Nowe systemy napędowe mają zostać wprowadzone do mistrzostw świata w 2022 roku, co oznaczałoby, że przyszły sezon będzie ostatnim dla koreańskiej marki. Motorsportowy dział Hyundaia miałby się mocniej skoncentrować na wyścigach.
– Hybryda jest teraz trudna do zbudowania. Mamy za mało czasu i niepokoi mnie to – krótko mówił dla DirtFisha Andrea Adamo, szef Hyundai Motorsport.
Rozumie się, że w interesie koreańskiej marki jest odłożenie nowych przepisów, podobnie jak miało to miejsce w Formule 1. Zdaniem Adamo w obecnej sytuacji gospodarczej należy poczekać z rewolucją.
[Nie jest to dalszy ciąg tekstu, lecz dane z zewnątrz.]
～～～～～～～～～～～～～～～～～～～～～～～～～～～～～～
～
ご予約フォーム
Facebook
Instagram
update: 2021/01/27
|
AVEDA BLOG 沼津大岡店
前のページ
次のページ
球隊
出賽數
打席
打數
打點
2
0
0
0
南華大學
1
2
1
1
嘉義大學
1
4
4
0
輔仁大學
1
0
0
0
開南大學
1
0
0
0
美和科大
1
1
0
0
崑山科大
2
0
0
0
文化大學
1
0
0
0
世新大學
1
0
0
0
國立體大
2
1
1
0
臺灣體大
Producent dla prywatnych zespołów?
W przyszłym tygodniu zaplanowano prezentację nowego i20 Rally2, a wkrótce po tym światło dzienne ma ujrzeć model i20 Rally3. Zaplanowane prezentacje sprawiają, że realne jest utrzymanie działu zajmującego się kontaktami z prywatnymi klientami. Jednak w obliczu zapowiedzianych zmian dotyczących aut klasy R5, również i ta część Hyundai Motorsport może zostać zamknięta.
Co dla Hyundaia?
Jeśli koreańska marka zdecyduje się mocniej zaangażować w wyścigach ma kilka możliwych opcji. Od 2022 roku w mistrzostwach świata w wyścigach długodystansowych będą obowiązywać nowe przepisy oparte na kategorii hipersamochodów. Możliwe jest również skoncentrowanie się na wyścigach klasy GT3, gdzie marka stworzyłaby program kliencki.
Nowe przepisy WRC mają zostać zatwierdzone na grudniowym posiedzeniu Rady Światowej FIA. Nadal jednak żaden z producentów nie zdecydował się na zaakceptowanie zmian. Nieoficjalnie mówi się o tym, że Toyota i M-Sport podpiszą stosowne dokumenty jesienią.